Always, there would be darkness hovering through-
out the bushes and trees, massive sky and earthen ground
he tiptoed upon in shoeless stealth, machine gun slung

over one shoulder and, strapped across the other,
a leather pouch holding coded messages he delivered
encampment to encampment, their locations razor-sharp

in his 11 year old brain, in a body tall enough to be
mistaken for older. Tall enough to be made a Partisan—
a courier, and down the road, likely qualifying as

a full-blown saboteur targeting Germans and the war
machinery they were transporting through Yugoslavia's
Mosor mountain villages.

(German soldiers, who, if they'd caught him, a Jew,
& partisan, to boot, would surely have beaten him
to death extracting every bit of information they could.)

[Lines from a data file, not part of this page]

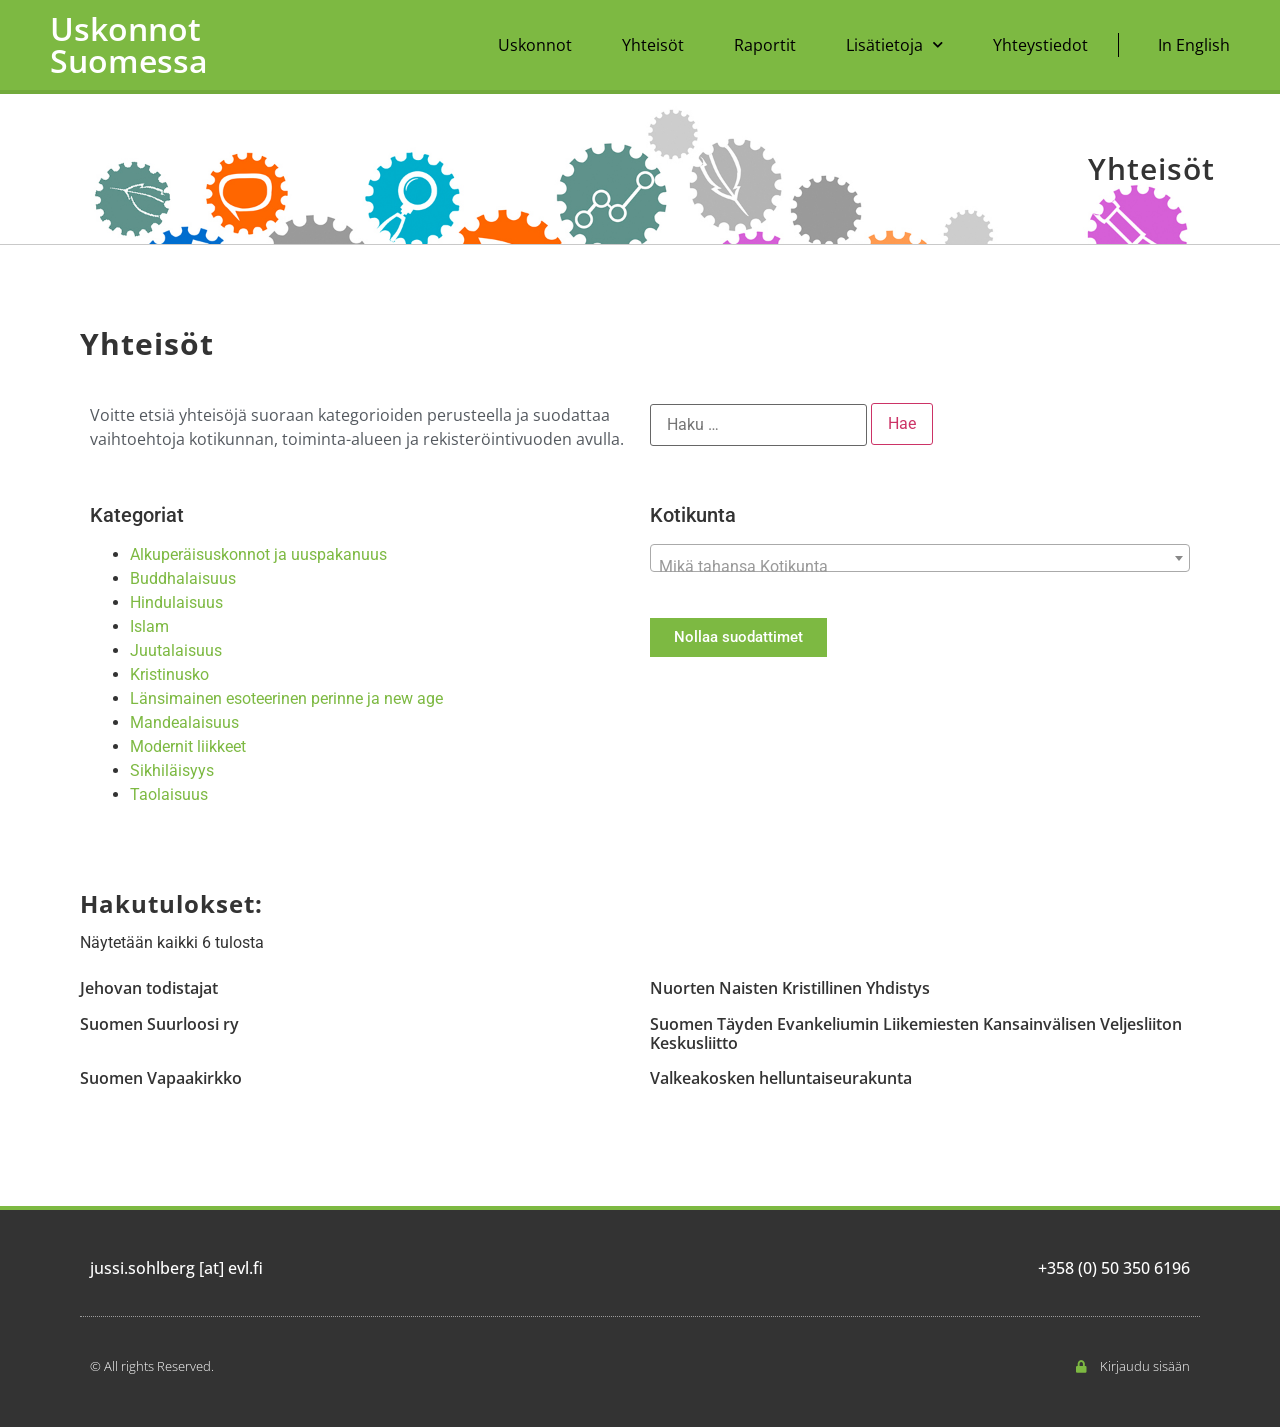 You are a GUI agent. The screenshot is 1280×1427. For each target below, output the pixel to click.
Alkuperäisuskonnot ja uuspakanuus (258, 554)
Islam (149, 626)
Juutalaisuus (176, 650)
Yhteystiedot (1040, 45)
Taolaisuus (169, 794)
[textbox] (920, 567)
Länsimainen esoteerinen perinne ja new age (286, 698)
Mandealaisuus (184, 722)
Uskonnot (535, 45)
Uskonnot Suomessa (129, 44)
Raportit (765, 45)
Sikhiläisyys (172, 770)
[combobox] (920, 558)
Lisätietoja (894, 44)
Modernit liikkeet (188, 746)
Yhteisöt (653, 45)
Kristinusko (169, 674)
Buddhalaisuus (183, 578)
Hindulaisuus (176, 602) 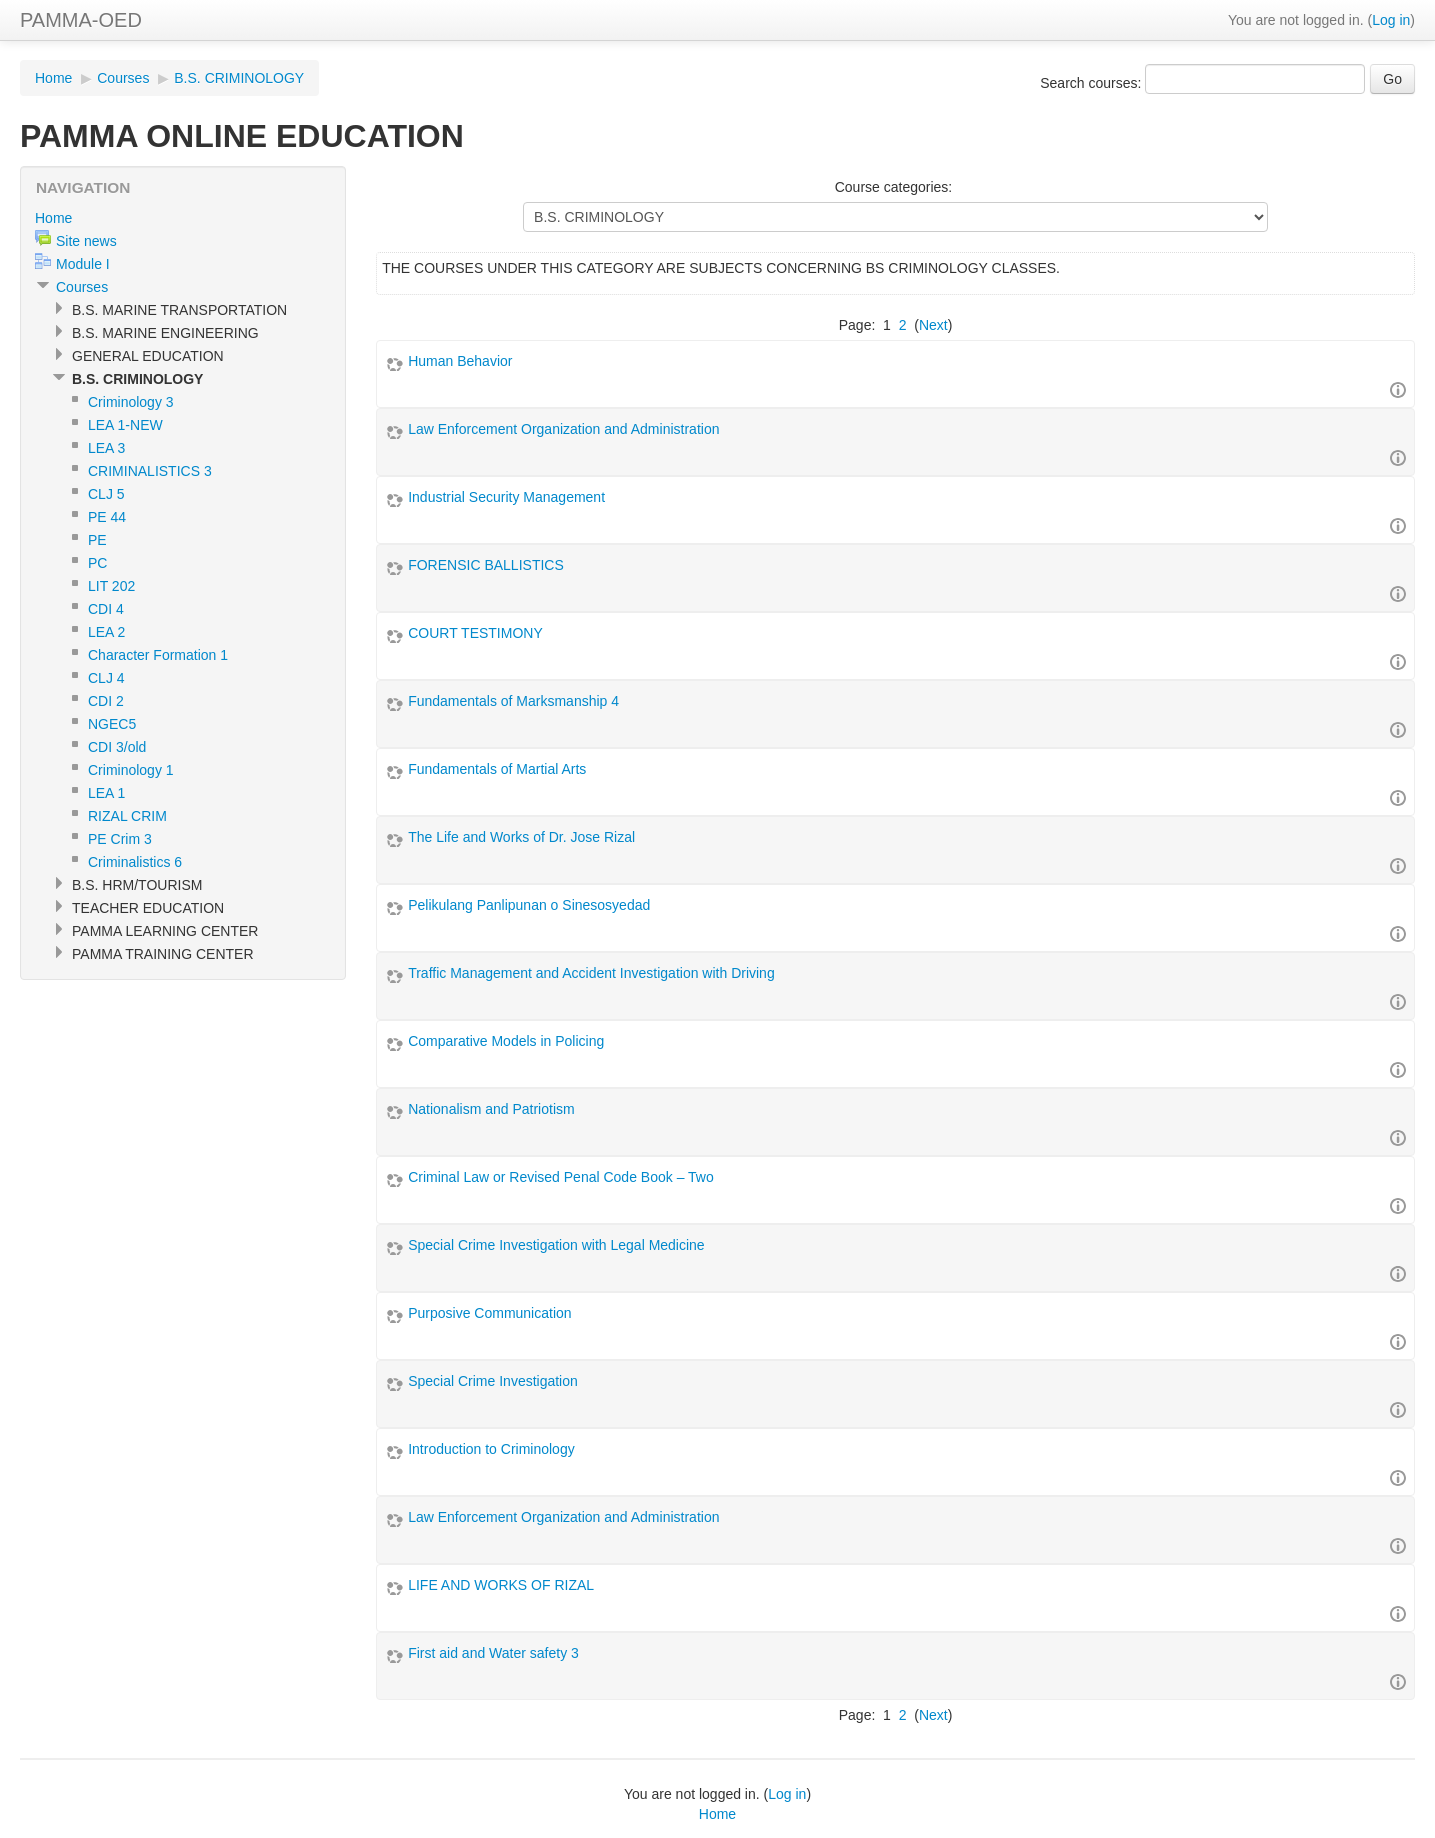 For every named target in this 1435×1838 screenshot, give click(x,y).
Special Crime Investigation (493, 1381)
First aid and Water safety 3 (493, 1653)
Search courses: (1092, 83)
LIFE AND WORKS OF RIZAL (501, 1585)
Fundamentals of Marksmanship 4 (513, 701)
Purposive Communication (489, 1313)
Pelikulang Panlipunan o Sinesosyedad (529, 905)
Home (53, 78)
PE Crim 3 (120, 839)
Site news (86, 241)
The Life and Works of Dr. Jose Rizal (521, 837)
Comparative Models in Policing (506, 1041)
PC (97, 563)
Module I (83, 264)
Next (933, 325)
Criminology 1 (131, 770)
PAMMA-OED (81, 20)
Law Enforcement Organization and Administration (563, 429)
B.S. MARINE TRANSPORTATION (179, 310)
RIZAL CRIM (127, 816)
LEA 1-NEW (125, 425)
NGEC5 (112, 724)
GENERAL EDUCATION (148, 356)
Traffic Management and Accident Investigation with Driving (591, 973)
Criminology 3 (131, 402)
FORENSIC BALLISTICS (486, 565)
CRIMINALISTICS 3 (150, 471)
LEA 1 (106, 793)
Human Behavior (460, 361)
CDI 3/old (117, 747)
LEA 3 (106, 448)
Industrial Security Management (506, 497)
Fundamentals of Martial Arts (497, 769)
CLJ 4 (106, 678)
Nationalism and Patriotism (491, 1109)
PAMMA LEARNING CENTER (165, 931)
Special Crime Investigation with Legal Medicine (556, 1245)
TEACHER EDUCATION (148, 908)
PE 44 (107, 517)
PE (97, 540)
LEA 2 (106, 632)
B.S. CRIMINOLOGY (239, 78)
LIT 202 (111, 586)
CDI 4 (106, 609)
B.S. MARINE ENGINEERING (165, 333)
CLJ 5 (106, 494)
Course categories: (894, 187)
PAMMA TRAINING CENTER (163, 954)
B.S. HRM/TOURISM (137, 885)
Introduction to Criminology (491, 1449)
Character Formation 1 (158, 655)
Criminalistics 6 (135, 862)
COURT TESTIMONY (475, 633)
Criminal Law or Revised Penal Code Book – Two (561, 1177)
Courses (123, 78)
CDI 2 (106, 701)
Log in (1391, 20)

Upon each return to his farmhouse refuge, the
communications he'd been charged with having been
delivered hours before and miles away,

the fear he'd braved began melting away. And,
in the moments it took him to hang up his courier bag
and machine gun, he felt ready for the evening meal

of pit-roasted mutton and stone-ground bread
washed down with goat's milk. Then, a foot soak
(weekly, a full-body scrub), followed by deep sleep,

in a basement below a trap door—a peasant woman's
woven blankets softening the wooden floor boards
and his heart. And when that heart rejoiced with freedom

in '45, at 13 years old, is truly when he understood why
he detested the taste of lamb, no matter how gourmet
the preparation offered the boy he once was—

the boy who'd put meat back on his bones in Brooklyn,
and the gastronome he's become—a content 82 year old
grateful for his hero Tito and the fact that he's managed

to keep his Hitler-torn past safely locked away
in a tight-lipped box, he rarely chooses to open.